THE TASK: Word for word, retype the lines from the one containing "Justitia sub Ioan Caragea" to the last line of the data below, both ends included.

BEGIN COLLECTED MATERIAL

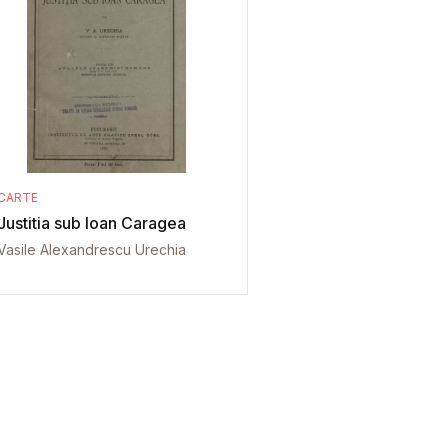
CARTE
Justitia sub Ioan Caragea
Vasile Alexandrescu Urechia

END COLLECTED MATERIAL

SOLUTION FOR THIS TASK:
Justitia sub Ioan Caragea
Vasile Alexandrescu Urechia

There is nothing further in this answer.